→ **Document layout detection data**
────────────────────

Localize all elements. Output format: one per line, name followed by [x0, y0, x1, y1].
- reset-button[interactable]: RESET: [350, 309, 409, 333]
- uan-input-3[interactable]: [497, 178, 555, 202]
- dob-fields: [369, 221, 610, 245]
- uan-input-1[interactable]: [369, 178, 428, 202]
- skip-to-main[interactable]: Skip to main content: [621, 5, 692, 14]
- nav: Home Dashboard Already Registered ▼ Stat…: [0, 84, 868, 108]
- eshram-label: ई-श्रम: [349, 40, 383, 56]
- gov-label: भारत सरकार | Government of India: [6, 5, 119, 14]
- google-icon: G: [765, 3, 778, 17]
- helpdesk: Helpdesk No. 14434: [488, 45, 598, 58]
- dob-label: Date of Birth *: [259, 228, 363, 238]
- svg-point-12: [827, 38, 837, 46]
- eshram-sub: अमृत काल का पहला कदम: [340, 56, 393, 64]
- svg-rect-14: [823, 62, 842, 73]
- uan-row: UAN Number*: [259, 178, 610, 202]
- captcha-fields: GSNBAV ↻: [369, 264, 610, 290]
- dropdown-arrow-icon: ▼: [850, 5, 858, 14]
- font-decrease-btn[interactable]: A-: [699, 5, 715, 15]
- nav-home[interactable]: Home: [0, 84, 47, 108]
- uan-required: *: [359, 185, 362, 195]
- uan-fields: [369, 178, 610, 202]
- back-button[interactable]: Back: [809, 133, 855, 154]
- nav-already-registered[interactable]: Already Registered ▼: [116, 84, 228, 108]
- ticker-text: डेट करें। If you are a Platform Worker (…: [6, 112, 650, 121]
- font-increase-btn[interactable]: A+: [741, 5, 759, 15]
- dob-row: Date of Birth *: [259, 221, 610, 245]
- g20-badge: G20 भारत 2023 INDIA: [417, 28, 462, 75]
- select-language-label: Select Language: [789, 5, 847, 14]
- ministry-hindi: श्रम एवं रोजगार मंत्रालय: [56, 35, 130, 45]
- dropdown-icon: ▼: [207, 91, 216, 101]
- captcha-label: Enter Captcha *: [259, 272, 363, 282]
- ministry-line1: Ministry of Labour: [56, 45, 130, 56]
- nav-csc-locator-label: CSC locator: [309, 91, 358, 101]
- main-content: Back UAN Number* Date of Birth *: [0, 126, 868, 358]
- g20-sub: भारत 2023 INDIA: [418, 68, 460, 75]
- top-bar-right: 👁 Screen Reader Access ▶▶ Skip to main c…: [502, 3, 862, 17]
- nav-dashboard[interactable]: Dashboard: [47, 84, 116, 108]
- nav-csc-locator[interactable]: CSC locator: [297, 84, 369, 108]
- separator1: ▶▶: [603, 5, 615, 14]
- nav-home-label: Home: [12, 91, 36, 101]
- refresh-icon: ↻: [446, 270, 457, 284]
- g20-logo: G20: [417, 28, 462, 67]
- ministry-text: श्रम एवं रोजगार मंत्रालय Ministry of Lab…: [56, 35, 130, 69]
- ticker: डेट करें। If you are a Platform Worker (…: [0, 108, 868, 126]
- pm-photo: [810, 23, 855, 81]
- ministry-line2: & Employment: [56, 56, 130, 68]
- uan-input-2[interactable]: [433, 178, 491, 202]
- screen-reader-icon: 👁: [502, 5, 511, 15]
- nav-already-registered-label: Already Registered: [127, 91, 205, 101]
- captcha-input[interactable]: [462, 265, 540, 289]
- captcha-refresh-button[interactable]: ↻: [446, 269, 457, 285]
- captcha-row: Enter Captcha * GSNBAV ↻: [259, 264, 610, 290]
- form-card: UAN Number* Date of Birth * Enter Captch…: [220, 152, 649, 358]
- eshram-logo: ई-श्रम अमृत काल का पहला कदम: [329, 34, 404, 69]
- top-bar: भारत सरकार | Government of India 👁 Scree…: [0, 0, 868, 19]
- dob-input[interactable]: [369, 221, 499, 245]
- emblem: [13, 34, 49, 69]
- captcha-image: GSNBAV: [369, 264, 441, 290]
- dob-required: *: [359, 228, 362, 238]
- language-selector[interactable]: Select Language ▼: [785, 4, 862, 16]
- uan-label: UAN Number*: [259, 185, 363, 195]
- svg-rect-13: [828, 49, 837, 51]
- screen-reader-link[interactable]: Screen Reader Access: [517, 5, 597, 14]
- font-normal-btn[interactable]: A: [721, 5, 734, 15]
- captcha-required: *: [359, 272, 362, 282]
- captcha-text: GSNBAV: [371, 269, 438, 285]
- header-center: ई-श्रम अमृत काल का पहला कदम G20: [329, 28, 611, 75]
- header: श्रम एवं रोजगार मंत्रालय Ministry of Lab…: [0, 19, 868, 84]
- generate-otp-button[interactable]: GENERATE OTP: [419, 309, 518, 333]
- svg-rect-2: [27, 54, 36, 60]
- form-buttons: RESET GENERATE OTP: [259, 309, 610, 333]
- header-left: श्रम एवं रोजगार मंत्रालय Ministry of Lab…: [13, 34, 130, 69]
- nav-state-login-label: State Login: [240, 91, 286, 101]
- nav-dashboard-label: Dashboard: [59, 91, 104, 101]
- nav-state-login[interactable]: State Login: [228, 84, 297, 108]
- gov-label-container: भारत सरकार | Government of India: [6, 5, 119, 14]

────────────────────

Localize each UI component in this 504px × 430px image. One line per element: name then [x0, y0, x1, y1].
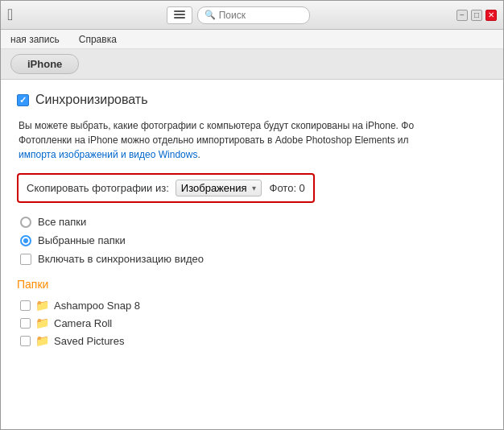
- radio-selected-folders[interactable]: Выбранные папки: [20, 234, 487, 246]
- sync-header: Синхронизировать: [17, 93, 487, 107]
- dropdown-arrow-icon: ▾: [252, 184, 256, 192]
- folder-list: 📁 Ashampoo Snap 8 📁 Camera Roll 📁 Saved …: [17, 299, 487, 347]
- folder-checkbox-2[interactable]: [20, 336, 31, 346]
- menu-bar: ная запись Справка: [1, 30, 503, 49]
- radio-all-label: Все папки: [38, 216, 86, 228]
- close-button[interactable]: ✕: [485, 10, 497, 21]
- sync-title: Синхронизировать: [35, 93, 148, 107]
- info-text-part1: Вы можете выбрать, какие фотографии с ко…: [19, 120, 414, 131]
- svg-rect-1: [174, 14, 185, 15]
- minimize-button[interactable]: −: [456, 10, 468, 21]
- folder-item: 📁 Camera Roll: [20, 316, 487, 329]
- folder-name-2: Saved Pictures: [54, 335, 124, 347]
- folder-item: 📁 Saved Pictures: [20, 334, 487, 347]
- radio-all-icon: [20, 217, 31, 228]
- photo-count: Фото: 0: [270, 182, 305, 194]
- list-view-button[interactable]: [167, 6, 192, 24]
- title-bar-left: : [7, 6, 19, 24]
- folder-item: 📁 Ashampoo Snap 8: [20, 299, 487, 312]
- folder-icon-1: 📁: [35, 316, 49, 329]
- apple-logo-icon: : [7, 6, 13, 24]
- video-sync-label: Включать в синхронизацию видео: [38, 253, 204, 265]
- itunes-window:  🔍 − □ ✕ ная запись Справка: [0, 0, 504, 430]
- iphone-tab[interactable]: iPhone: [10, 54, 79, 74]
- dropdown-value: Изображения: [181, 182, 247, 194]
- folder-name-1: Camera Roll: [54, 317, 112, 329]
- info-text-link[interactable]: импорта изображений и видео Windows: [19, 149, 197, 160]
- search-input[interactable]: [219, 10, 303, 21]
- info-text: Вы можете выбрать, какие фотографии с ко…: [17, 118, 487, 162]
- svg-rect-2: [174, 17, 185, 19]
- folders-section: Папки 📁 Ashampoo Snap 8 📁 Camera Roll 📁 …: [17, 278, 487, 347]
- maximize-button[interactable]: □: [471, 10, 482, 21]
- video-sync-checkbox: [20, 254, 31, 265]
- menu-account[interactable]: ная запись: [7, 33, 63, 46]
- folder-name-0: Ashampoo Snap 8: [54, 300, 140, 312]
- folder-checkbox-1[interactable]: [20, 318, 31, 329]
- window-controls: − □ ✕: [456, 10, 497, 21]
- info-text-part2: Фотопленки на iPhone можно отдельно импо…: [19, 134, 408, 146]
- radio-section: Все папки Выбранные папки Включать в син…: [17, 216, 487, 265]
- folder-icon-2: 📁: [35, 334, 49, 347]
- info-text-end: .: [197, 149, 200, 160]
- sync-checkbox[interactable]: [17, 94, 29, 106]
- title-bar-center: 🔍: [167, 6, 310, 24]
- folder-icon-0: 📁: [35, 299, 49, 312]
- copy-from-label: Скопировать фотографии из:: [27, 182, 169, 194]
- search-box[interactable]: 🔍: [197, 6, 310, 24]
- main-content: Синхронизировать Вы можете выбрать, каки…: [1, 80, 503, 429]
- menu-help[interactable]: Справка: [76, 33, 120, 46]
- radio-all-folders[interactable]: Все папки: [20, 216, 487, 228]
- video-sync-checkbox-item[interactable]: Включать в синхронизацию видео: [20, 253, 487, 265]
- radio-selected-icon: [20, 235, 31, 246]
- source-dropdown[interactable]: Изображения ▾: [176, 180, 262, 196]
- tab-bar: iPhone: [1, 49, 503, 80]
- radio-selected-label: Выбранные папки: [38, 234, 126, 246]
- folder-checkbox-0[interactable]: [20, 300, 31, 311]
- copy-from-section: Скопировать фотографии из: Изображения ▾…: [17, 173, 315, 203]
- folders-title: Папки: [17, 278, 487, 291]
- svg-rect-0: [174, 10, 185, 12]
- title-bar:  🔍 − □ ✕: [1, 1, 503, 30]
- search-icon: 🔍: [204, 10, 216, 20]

────────────────────

→ **What this task involves**
Among the lines above, find those carrying the word "Registered" and copy them out.

→ **Reply to the exercise**
- nav: Home Dashboard Already Registered ▼ Stat…: [0, 84, 868, 108]
- nav-already-registered[interactable]: Already Registered ▼: [116, 84, 228, 108]
- nav-already-registered-label: Already Registered: [127, 91, 205, 101]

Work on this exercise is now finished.